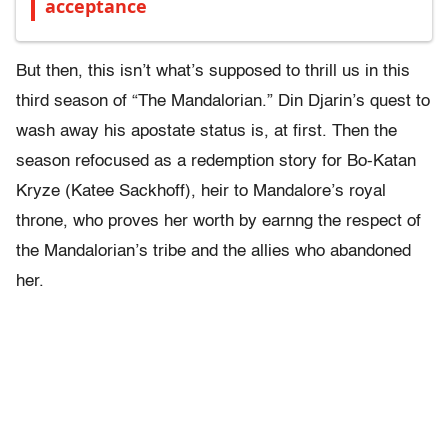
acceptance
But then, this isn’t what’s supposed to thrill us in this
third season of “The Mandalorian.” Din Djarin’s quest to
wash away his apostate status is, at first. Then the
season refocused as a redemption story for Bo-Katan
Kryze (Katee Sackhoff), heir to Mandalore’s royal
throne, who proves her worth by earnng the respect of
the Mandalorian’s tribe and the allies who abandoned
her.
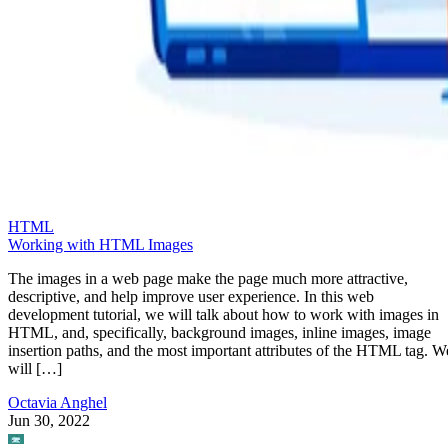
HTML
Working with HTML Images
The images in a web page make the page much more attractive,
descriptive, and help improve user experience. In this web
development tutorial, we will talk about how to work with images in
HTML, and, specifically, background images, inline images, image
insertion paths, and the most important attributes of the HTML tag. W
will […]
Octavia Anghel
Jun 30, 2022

----------------

» What you have to do: The answer is the line with "HTML, and, specifically, background" plus every line after it to the last line of the entries above, copied exactly and with no other lines.

» Result of the task:
HTML, and, specifically, background images, inline images, image
insertion paths, and the most important attributes of the HTML tag. W
will […]
Octavia Anghel
Jun 30, 2022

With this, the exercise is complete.